Ars Technica is reporting that there are
critical PGP and S/MIME bugs which can reveal encrypted e-mails. Their advice is to uninstall the plugins, for the time being. More information will be released tomorrow (Tuesday at 07:00 UTC, 3:00 AM EDT, midnight PDT).
Little is publicly known about the flaws at the moment. Both Schinzel and the EFF blog post said they will be disclosed late Monday night California time in a paper written by a team of European security researchers. Schinzel's Twitter messages used the hashtag #efail, a possible indication of the name the researchers have given to their exploit.
The EFF also published a warning, Attention PGP Users: New Vulnerabilities Require You To Take Action Now:
A group of European security researchers have released a warning about a set of vulnerabilities affecting users of PGP and S/MIME. EFF has been in communication with the research team, and can confirm that these vulnerabilities pose an immediate risk to those using these tools for email communication, including the potential exposure of the contents of past messages.

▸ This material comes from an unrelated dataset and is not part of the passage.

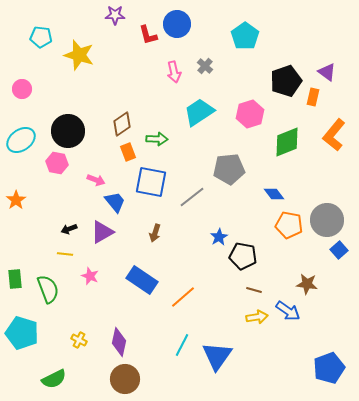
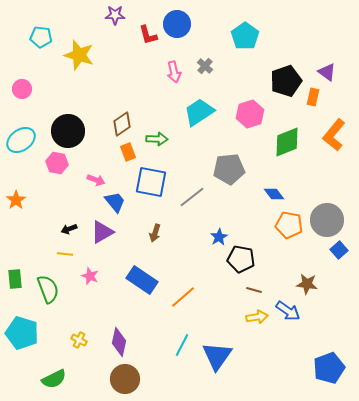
black pentagon at (243, 256): moved 2 px left, 3 px down
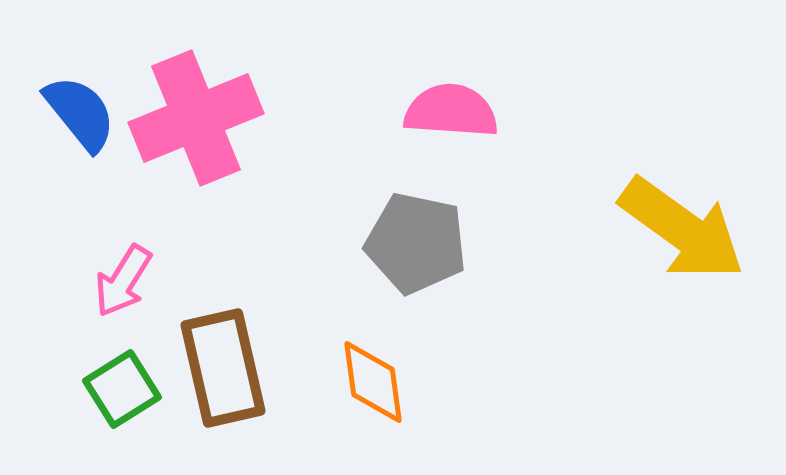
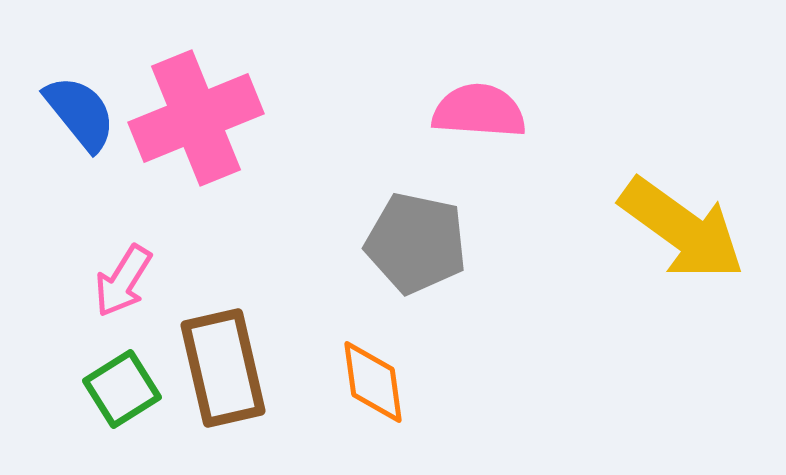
pink semicircle: moved 28 px right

The full details will be published in a paper on Tuesday at 07:00 AM UTC (3:00 AM Eastern, midnight Pacific). In order to reduce the short-term risk, we and the researchers have agreed to warn the wider PGP user community in advance of its full publication.
The EFF also gives additional advice on disabling PGP in Thunderbird with Enigmail as well as other mail and mail-like clients.

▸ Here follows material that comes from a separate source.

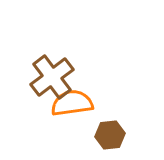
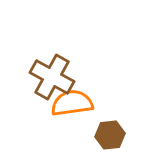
brown cross: rotated 24 degrees counterclockwise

takyon: The embargo is broken and the full details, including the paper (PDF), have been published.
(Score: 2) by pvanhoof on Monday May 14 2018, @02:55PM
Which in a security sensitive environment is a bad idea. As suddenly you are exposing an enormous amount of locally running HTML rendering code to input provided to you by a possibly malicious actor.
On top of that is your web browser rarely going to show the E-mails in so called offline mode. Most MUA's have a feature called "Load remote images" or something similar. This will load IMG tags that have images that are not embedded in the E-mail. It usually gets implemented by putting the whole HTML rendering component in offline mode.
A MUA that is configured for a seriously secure environment will simply not render any HTML. You use the text/plain MIME part and if that way the E-mail ain't readable then the E-mail is for your spam folder.